IndoWordNet Database Design

Status: Draft

This document specifies a Database design for maintaining the IndoWordNet data, and requests discussion and suggestions for improvements.

Abstract:

The IndoWordNet is a multilingual WordNet which links WordNets of different Indian languages on a common identification number (id). A WordNet is a crucial resource for a language which aids in NLP tasks such as Machine Translation, Information Retrieval etc. A WordNet is designed to capture the vocabulary of a language and can be considered as a dictionary cum thesaurus and much more. WordNet actually maintains the concepts in a language, relations between concepts and their ontological details. The concept in a language is captured as a synset. A synset represents a unique concept is a language. Synset is composed of a. gloss describing the concept b. example sentences c. a set of synonym words that are used for the concept. Besides synset data, a WordNet maintains many lexical and semantic relations. Lexical relations like antonomy are between the words in a language whereas semantic relations are between concepts in a language i.e. synsets. Ontology details for a synset are also maintained in a WordNet.
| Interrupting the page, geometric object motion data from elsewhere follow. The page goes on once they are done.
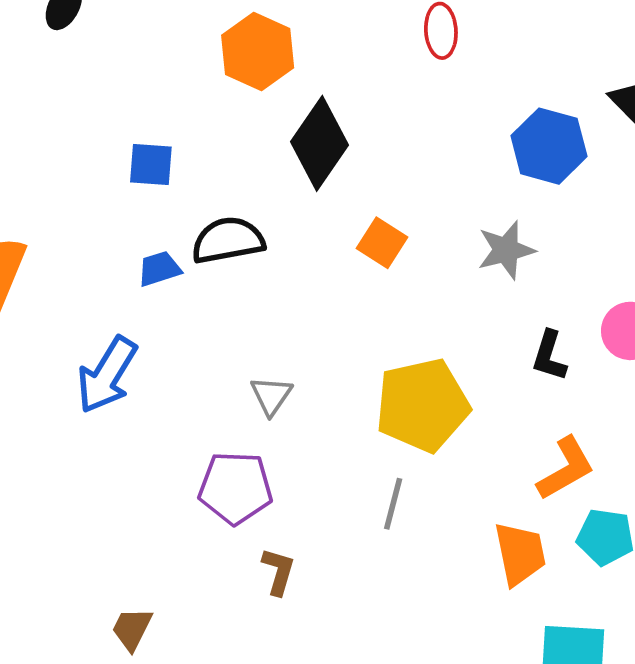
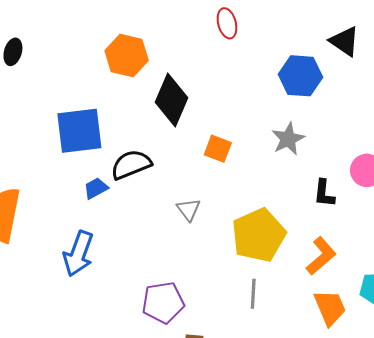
blue square: (151, 164) -> (79, 131), size x1.8
gray triangle: (271, 396) -> (189, 210), moved
orange L-shape: (566, 469) -> (321, 256), moved

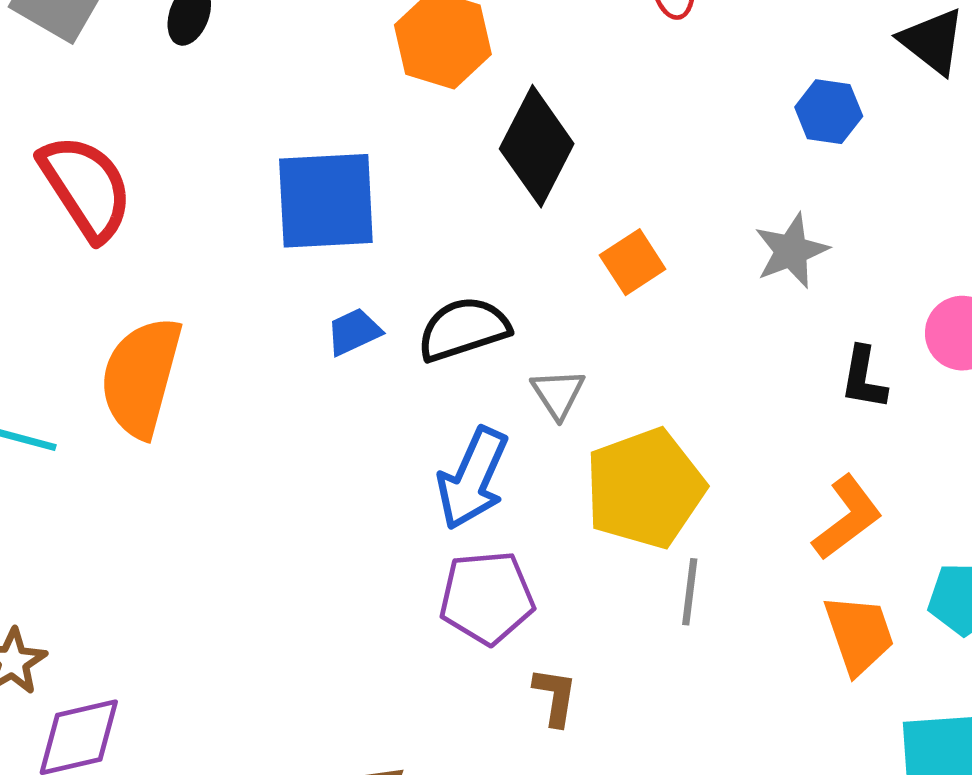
blue hexagon: (301, 76) -> (829, 112), size x0.7
orange square: (218, 149) -> (633, 262), turned 32
black semicircle: (131, 165) -> (464, 329), moved
yellow pentagon: (259, 235) -> (645, 488), moved
blue arrow: (78, 254) -> (473, 478), moved

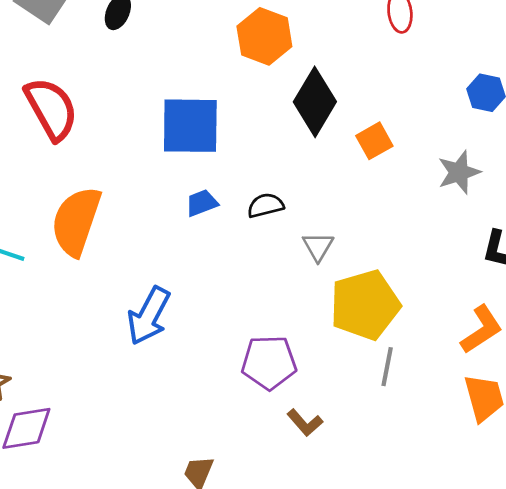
orange square: (633, 262) -> (374, 141), moved
black semicircle: (464, 329) -> (265, 205), size x0.7
blue arrow: (473, 478) -> (149, 316), moved
brown L-shape: (555, 697) -> (305, 423), turned 126

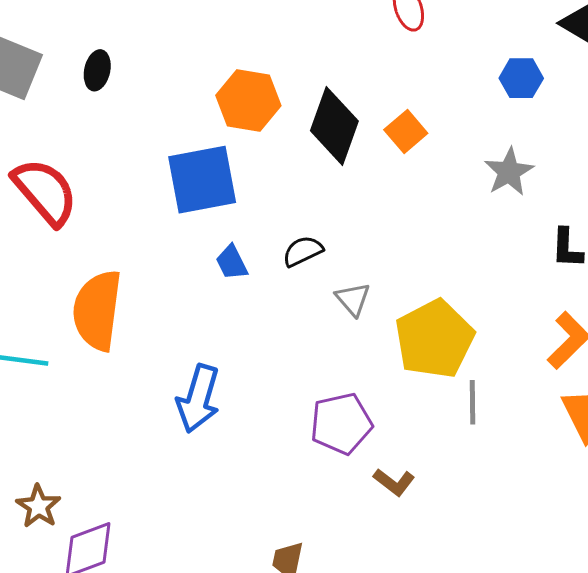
orange hexagon: (264, 36) -> (248, 100), moved
orange square: (374, 141) -> (406, 132), moved
blue trapezoid: (202, 203) -> (232, 262), turned -84
gray triangle: (318, 247) -> (353, 299), moved

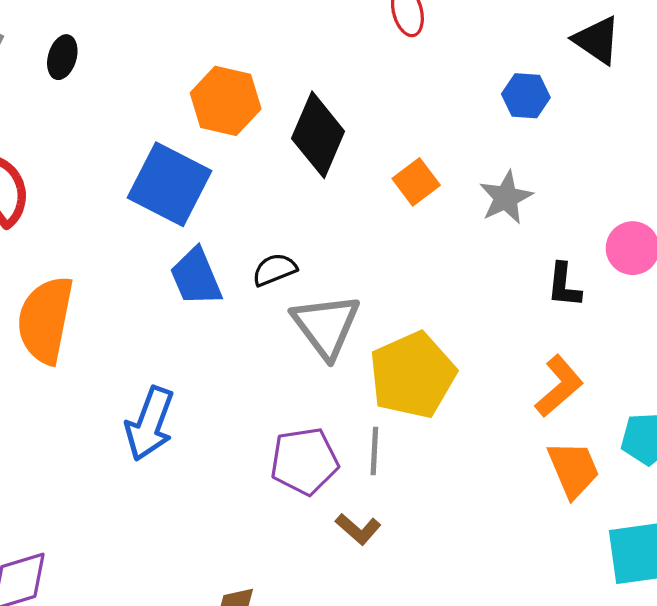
orange square: (406, 132) -> (416, 182), moved
blue square: (202, 180) -> (169, 184), turned 34
blue trapezoid: (232, 262) -> (196, 277), size x1.5
gray triangle: (353, 299) -> (326, 326), size x1.8
gray line: (473, 402) -> (374, 451), moved

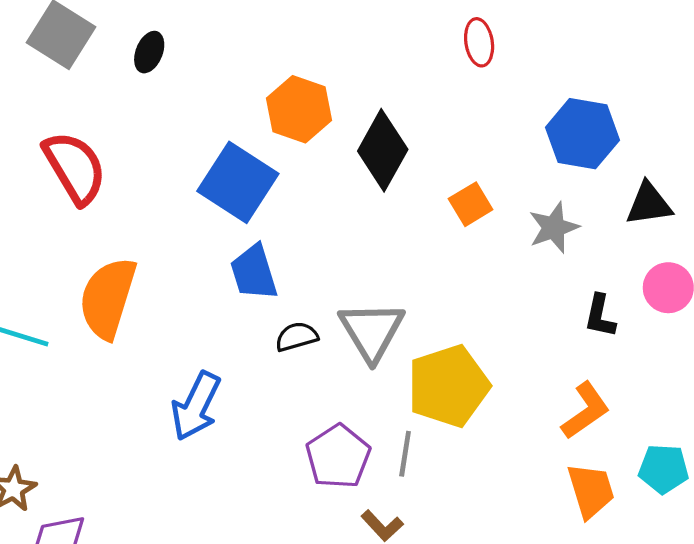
black triangle: (597, 40) -> (649, 204), moved, turned -48
blue hexagon: (526, 96) -> (582, 134), size x1.6
black semicircle: (275, 270) -> (297, 337), moved
purple pentagon: (304, 461) -> (338, 457), turned -30

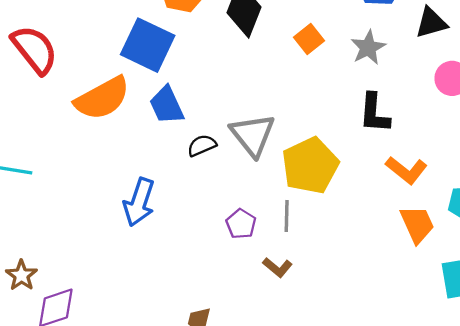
orange semicircle: (108, 298) -> (102, 98), moved, turned -128
black L-shape: (600, 316) -> (374, 113), moved, size x1.4
orange L-shape: (585, 411) -> (406, 170), turned 81
purple pentagon: (338, 457) -> (241, 224), size x0.7

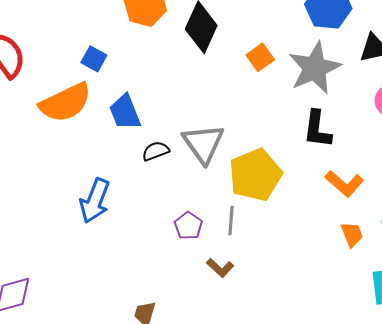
blue square: (148, 45) -> (94, 59), moved, size x0.5
gray star: (368, 48) -> (315, 68), size x1.6
orange trapezoid: (417, 224) -> (352, 234), size x0.7

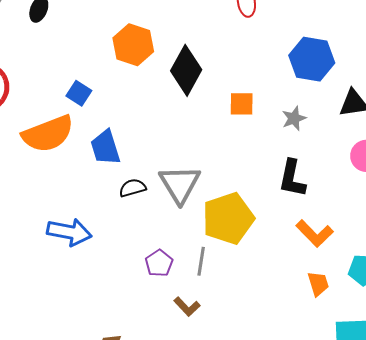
orange square: (260, 57) -> (242, 104), turned 32
gray star: (315, 68) -> (294, 118), size x0.5
blue arrow: (95, 201) -> (69, 232), turned -105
The proposed database design can be used by all language groups part of the IndoWordNet. This design proposes to maintain the data for a WordNet in three databases. The common data for all languages such as semantic relations and ontology details are maintained in a common database called wordnet_master. The synset data for a language is maintained in a separate database for each language called wordnet_respective_language. Here respective_language is to be replaced by the actual language name like wordnet_konkani, wordnet_ hindi_, wordnet_marathi etc.

Detailed Design:

The WordNet data is maintained in multiple databases mentioned below:

Database 1

Name: wordnet_master

Purpose: To maintain the data shared by all the languages. This database will keep tables which borrow the relations from the source WordNet(HindiWordNet). It will include all ontology related tables and tables for semantic relations.

Database 2

Name:wordnet_respective_language*

Purpose: To maintain the data which is not shared by all the languages. This database will keep tables which will have information related to the target language. It will include tables to keep synset details, words in the language, examples etc.

NOTE:

*respective_languageis to be replaced by one of Bengali, Gujarati, Kashmiri, Konkani, Oriya, Punjabi, Urdu as applicable.

Database 3

Name: wordnet_admin

In addition to the above mentioned databases another database can be made to keep website related tables such as feedback table, FAQ table, website administration tables and so on. The details of this database is beyond the scope of the current document hence the same is not included here.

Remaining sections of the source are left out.